A day in the life….


Lupus is a funny disease.  I seriously mean it has funny moments.  I read somewhere once it is like having spoons.  Let me explain.  When you wake up, you have a certain amount of spoons.  Each activity during the day requires you to use a certain amount of those spoons.  The more taxiing the activity the more spoons you use.  By the end of the day you could actually end up in the negative amounts of spoons.  Well, I have decided spoons aren’t very much fun.  I would rather start the day with a certain amount of chocolate.  Since I love chocolate I look at it as an opportunity to savor the chocolate, try to hold on to it and enjoy it and make it last.  Instead of using up the chocolate (or the spoon) I nibble the chocolate (the activity) and try to enjoy each moment of it.  If it’s picking up the kids from school I try to look at it as time to spend chatting about their day, learning what they did and enjoyed about their day, finding out about their homework, friends, how crummy the school lunch was.  I savor the chocolate of that moment with my kids.  It may tire me out, it may make me want to rest when I get home and I will have one less peice of chocolate, but it will be one less peice that I truly enjoyed along the way.  Today the enjoyment came in the form of watching my pig play with my husband.  It was time for Elvis to go out to potty so I took him out and for some reason he wouldn’t go beyond the patio.  So, there I stood trying to coax him, prod him, beg him, call him in my cutest here piggy voice and nothin.  I stooped down, which, by they way is not the most comfortable thing to do with the joints that I personally own, and still nothing.  Not, that is, until my husband walked out the door.  Then elvis immediately walked down the sidewalk behind my husband to his potty spot, did his business and lay down on the ground for a little rub down from his master.  The jealousy alone that I felt cost me one large peice of chocolate I am embarrased to admit.  But again, the wagging of Elvis’ tail and the smile on my husband’s face was worth the joint pain, the redness from the bit of sun on my skin and tiredness from the long day I had already had.  So, I have turned my spoons into chocolate.  And it has made my days a lot sweeter.  Like I said, Lupus is a funny thing….ya just have to learn to look at it in a different way!

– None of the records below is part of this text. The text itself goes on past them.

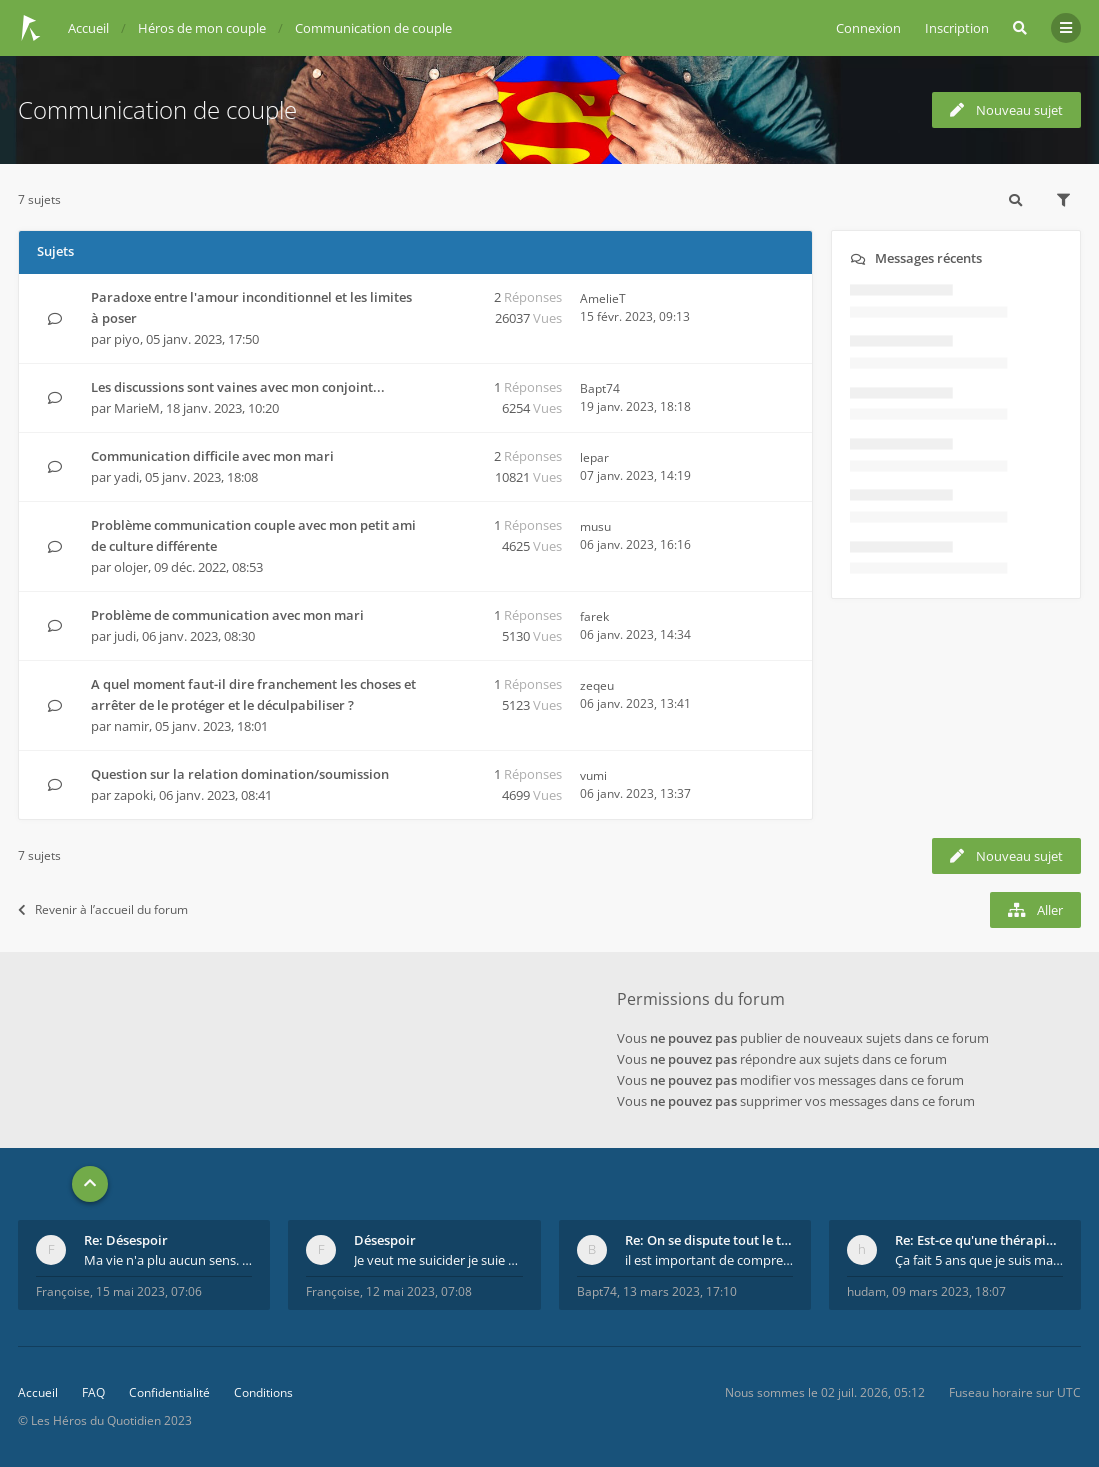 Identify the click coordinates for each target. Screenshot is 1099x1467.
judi (125, 636)
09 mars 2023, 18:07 (949, 1291)
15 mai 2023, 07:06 (149, 1291)
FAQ (93, 1392)
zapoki (133, 795)
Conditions (263, 1392)
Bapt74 (600, 388)
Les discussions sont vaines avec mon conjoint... (238, 387)
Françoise (63, 1291)
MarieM (137, 408)
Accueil (38, 1392)
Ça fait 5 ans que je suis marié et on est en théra (979, 1260)
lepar (594, 457)
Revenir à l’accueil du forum (103, 909)
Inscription (957, 28)
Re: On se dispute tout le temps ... (709, 1240)
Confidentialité (169, 1392)
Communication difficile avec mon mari (212, 456)
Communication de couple (157, 109)
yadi (126, 477)
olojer (131, 567)
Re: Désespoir (126, 1240)
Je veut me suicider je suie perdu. (438, 1260)
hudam (866, 1291)
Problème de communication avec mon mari (227, 615)
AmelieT (603, 298)
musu (595, 526)
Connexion (868, 28)
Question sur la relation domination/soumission (240, 774)
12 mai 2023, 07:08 (419, 1291)
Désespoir (385, 1240)
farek (594, 616)
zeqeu (597, 685)
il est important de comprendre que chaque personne (709, 1260)
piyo (127, 339)
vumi (593, 775)
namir (131, 726)
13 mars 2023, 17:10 (680, 1291)
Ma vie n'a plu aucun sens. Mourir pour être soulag (168, 1260)
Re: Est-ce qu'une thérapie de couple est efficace (979, 1240) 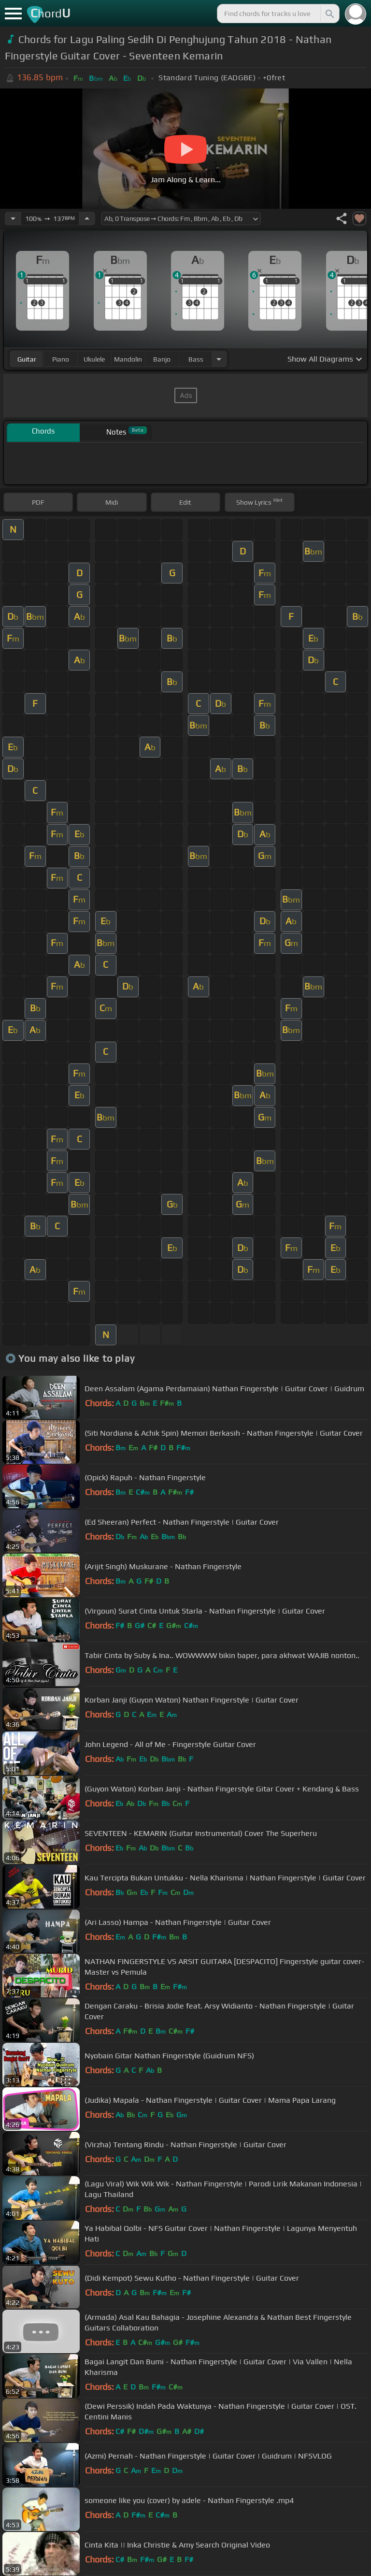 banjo (162, 359)
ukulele (94, 359)
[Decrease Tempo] (13, 218)
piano (60, 359)
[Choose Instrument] (219, 358)
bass (195, 359)
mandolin (128, 359)
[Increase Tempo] (87, 218)
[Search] (329, 13) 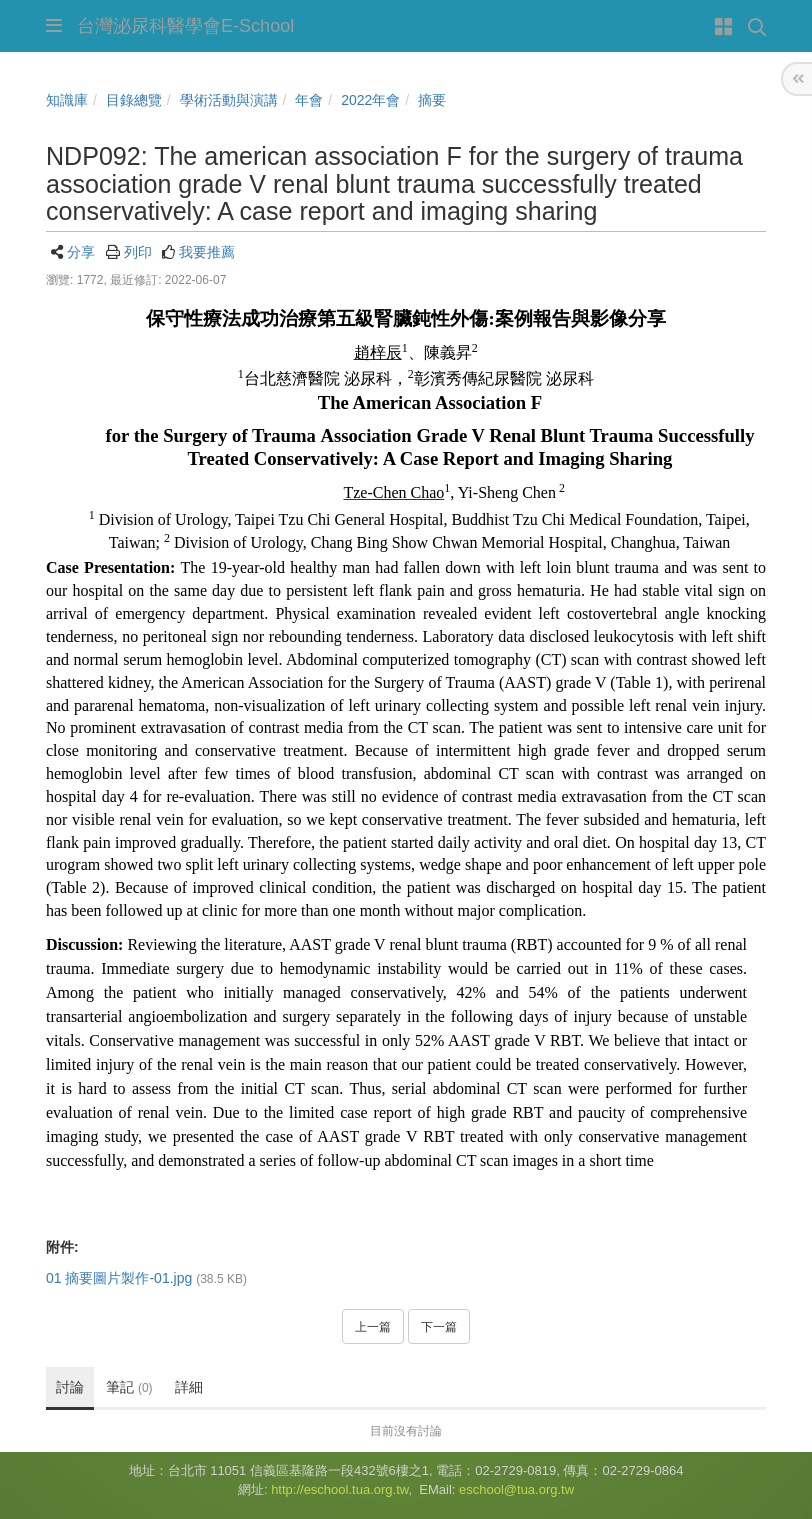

2 thoughts on “A day in the life….

  1. donovan99 says:

    hi! nice website! very very nice! my friend has lupus too… but does not consider it a big part of her life. However, she consider’s ghost sighting a BIG part of her life, its almost afflicting too – even for me to hear her stories.

    Have you ever seen a ghost? can this be part of lupus?

  2. lwayswright says:

    I can’t say that I have had “ghost” sightings. However, since my mom has died I have had some weird mom dreams and feelings like she’s been watching me and things like that that have sort of creeped me out a bit. That could be just psychosis though LOL!